Figure 5. Nucleic acid analysis of the C. reinhardtii ECT gene and regulation of its transcription

(A) Southern hybridization of genomic ECT gene. Genomic DNA was digested by EcoRI (lane 1), EcoRV (lane 2), HindIII (lane 3), XmnI (lane 4), PvuII (lane 5) and PstI (lane 6), separated on a 0.8% agarose gel, transferred on to a Nytran membrane, and hybridized to a radiolabelled 0.4 kb probe from PCR of 3′ coding region of ECT cDNA. (B) Northern hybridization of total RNA from C. reinhardtii cells during reflagellation. Total cellular RNA was prepared from cells before deflagellation (pre), and during the reflagellation after pH shock at 10, 30, 60, 90 and 120 min, subjected to electrophoresis on a 1% formaldehyde/agarose gel, transferred on to a Nytran membrane and hybridized to the same probe as in the Southern blot.

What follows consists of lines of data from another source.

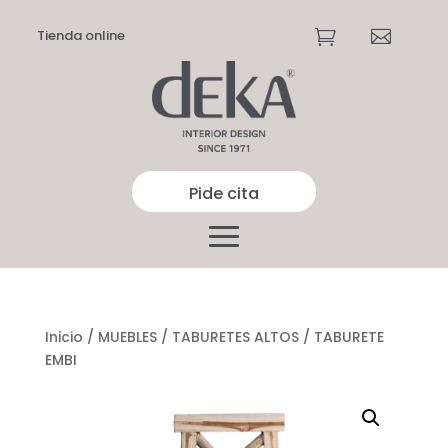
Tienda online


Pide cita
Inicio
/
MUEBLES
/
TABURETES ALTOS
/ TABURETE
EMBI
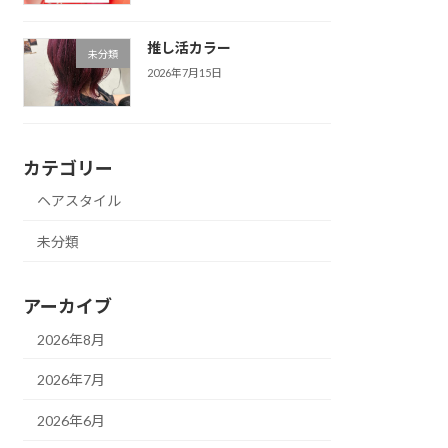
推し活カラー
未分類
2026年7月15日
カテゴリー
ヘアスタイル
未分類
アーカイブ
2026年8月
2026年7月
2026年6月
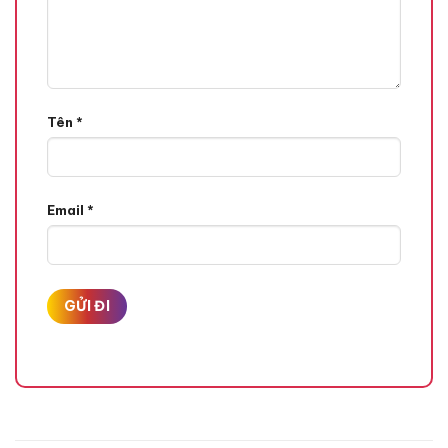
Tên
*
Email
*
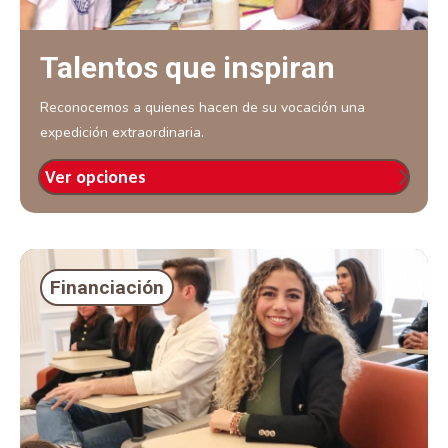
Talentos que inspiran
Reconocemos a quienes hacen de su vocación una
expedición extraordinaria.
Ver opciones
Financiación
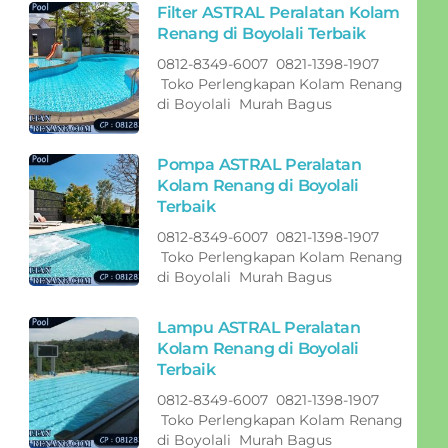
Filter ASTRAL Peralatan Kolam
Renang di Boyolali Terbaik
0812-8349-6007 0821-1398-1907
Toko Perlengkapan Kolam Renang
di Boyolali Murah Bagus
Pompa ASTRAL Peralatan
Kolam Renang di Boyolali
Terbaik
0812-8349-6007 0821-1398-1907
Toko Perlengkapan Kolam Renang
di Boyolali Murah Bagus
Lampu ASTRAL Peralatan
Kolam Renang di Boyolali
Terbaik
0812-8349-6007 0821-1398-1907
Toko Perlengkapan Kolam Renang
di Boyolali Murah Bagus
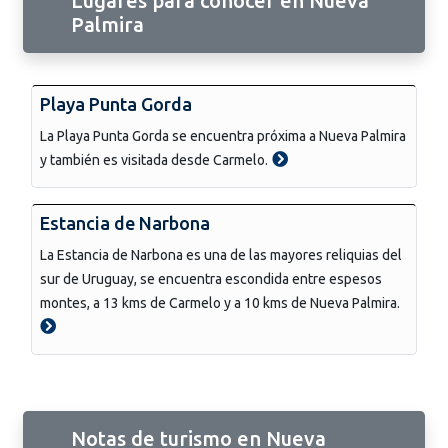
Lugares para conocer en Nueva
Palmira
Playa Punta Gorda
La Playa Punta Gorda se encuentra próxima a Nueva Palmira
y también es visitada desde Carmelo.
Estancia de Narbona
La Estancia de Narbona es una de las mayores reliquias del
sur de Uruguay, se encuentra escondida entre espesos
montes, a 13 kms de Carmelo y a 10 kms de Nueva Palmira.
Notas de turismo en Nueva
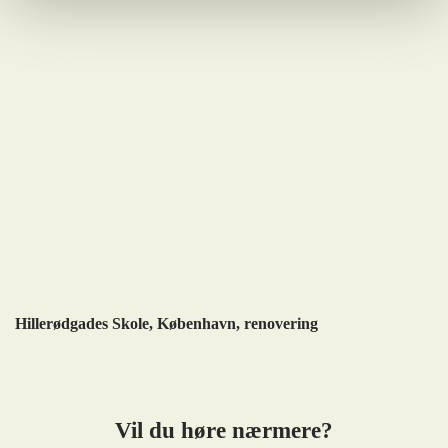
Hillerødgades Skole, København, renovering
Vil du høre nærmere?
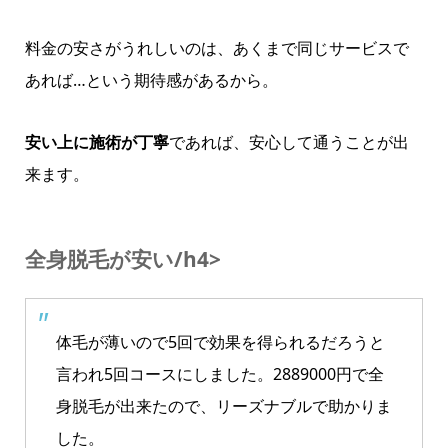
料金の安さがうれしいのは、あくまで同じサービスで
あれば…という期待感があるから。
安い上に施術が丁寧
であれば、安心して通うことが出
来ます。
全身脱毛が安い/h4>
体毛が薄いので5回で効果を得られるだろうと
言われ5回コースにしました。2889000円で全
身脱毛が出来たので、リーズナブルで助かりま
した。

Figure 6. ECT activity and expression of ECT gene during the cell cycle

Upper panel: the ECT activity during the cell cycle. The reaction mixture contained 200 μg of total protein and was incubated at 30 °C for 30 min as described. The reaction products were separated by TLC and the radioactivity of CDP-ethanolamine was measured by liquid-scintillation spectrometry of the product spot on the gel. Lower panel: Northern blot of total RNA from cells during the cell cycle. Total cellular RNA was prepared from cells during the cell cycle at 2, 6, 10, 14, 18 and 22 h, subjected to electrophoresis on a 1% formaldehyde/agarose gel, transferred on to a Nytran membrane and hybridized to the same probe as in the Southern blot. Values for the enzyme activity are the means±S.D. of three replicates of an experiment.